En record de temps cumulé, on retrouve Peggy Whitson en 4e position avec 3621 minutes en 10 sorties. La même Peggy Whitson, biochimiste de talent, qui fut la première femme commandante à bord de l’ISS et dont on dit que « Superman porte son pyjama ». Le record est détenu par le Russe Anatoliy Solovyov avec 4728 minutes en 16 sorties. Une deuxième femme figure au top 10 : Sunita Williams, avec 3040 minutes en 7 sorties. 

Dans les coulisses

La place des femmes dans l’Histoire. A force d’écouter des podcasts comme La Poudre, Une Autre Histoire ou Des couilles sur la table, j’allais forcément tenter d’aborder la question, d’une manière ou d’une autre. C’est l’une des raisons pour lesquelles j’ai choisi ce sujet. Ma curiosité a aussi été nourrie par la lecture des Culottées de Pénélope Bagieu.
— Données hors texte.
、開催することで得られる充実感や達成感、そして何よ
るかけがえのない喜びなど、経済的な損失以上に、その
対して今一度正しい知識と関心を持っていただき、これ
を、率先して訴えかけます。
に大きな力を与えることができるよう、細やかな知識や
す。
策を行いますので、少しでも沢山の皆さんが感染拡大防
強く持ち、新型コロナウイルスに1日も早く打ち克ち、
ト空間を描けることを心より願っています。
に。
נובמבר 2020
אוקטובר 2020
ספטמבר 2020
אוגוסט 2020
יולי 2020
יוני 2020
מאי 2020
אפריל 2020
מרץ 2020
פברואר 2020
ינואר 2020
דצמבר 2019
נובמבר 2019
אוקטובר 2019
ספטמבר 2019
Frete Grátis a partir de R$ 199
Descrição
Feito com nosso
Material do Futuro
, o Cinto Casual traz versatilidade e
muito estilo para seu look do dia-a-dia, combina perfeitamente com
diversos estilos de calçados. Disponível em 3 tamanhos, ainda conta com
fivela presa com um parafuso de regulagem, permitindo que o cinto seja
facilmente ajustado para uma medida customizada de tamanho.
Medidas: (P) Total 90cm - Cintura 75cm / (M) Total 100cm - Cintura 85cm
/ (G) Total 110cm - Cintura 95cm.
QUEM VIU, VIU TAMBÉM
Au milieu de ces portraits de femmes « qui ne font que ce qu’elles veulent », on retrouve celui de Mae Jemison, la première femme afro-américaine dans l’Espace en 1992, dans le deuxième tome de cette série de BD. Allez, pour le plaisir, un peu de Peggy Whitson qui parle des femmes astronautes. Je l’adore.

Voilà pour le fond. Pour la forme, j’ai utilisé la fonction =importhtml dans Google Spreadsheet pour récupérer les données sur le site Space Facts. J’ai redécouvert cette fonction qui rend bien des services, à l’occasion des premiers volets du Mooc Data Journalism and Visualization with Free Tools que je suis, plus ou moins assidûment.
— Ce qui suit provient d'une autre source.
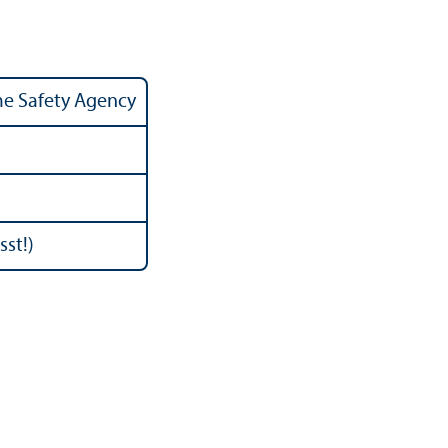
e Safety Agency
sst!)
Ce cours en ligne est proposé par le Knight Center et Google News Initiative, avec Alberto Cairo et Simon Rogers dans le rôle des intervenants stars. Les modules ne sont pas équilibrés, celui sur le machine learning m’a laissée perplexe, et la présence des outils Google est un peu trop forte à mon goût. Mais j’ai pu y réviser pas mal, redécouvrir des trucs et astuces (comme cette fonction fill down qui te sauve la mise dans Open Refine), et en apprendre quelques autres (Web Scraper a encore des secrets pour moi, mais j’y travaille). Bref, une strate de plus dans un apprentissage qui ne sera jamais terminé, pour mon plus grand plaisir ! 

J’ai utilisé Flourish pour les visualisations, je commence vraiment à y prendre goût. A côté des visualisations complexes que je peux réaliser avec Tableau, dans le cadre de mon travail pour AEF Data Sup-Recherche, j’apprécie la facilité de prise en main et le rendu simple de Flourish. Il ne remplace pas Infogram qui permet de faire des posters avec plusieurs visualisations, ou Datawrapper dont la sobriété reste un must. Je sais déjà que c’est là que je ferai mon prochain diagramme de Sankey, dès que l’occasion se présentera (et parce que c’est vraiment trop tordu dans Tableau, désolée). Ah, et l’outil propose aussi le fameux bar chart race, même si ce format lasse déjà : ce serait le « hand-spinner de la dataviz ».

Pour finir, une petite note sur les couleurs utilisées ici. J’ai repris les nuances de violet et de vert utilisées par le Telegraph, après avoir lu ce post passionnant sur les couleurs et le genre, sur le blog de Datawrapper. Cette alternative au rose et au bleu s’appuyait sur l’identité visuelle de la campagne « Votes for Women » au Royaume-Uni au début du XXe siècle : « violet pour la liberté et la dignité, blanc pour la pureté, vert pour l’espoir », décrit Fraser Lyness, le directeur du journalisme graphique au Telegraph, dans ce post. Et le violet a été attribué aux femmes pour les visualisations du quotidien pour attirer l’attention sur elles.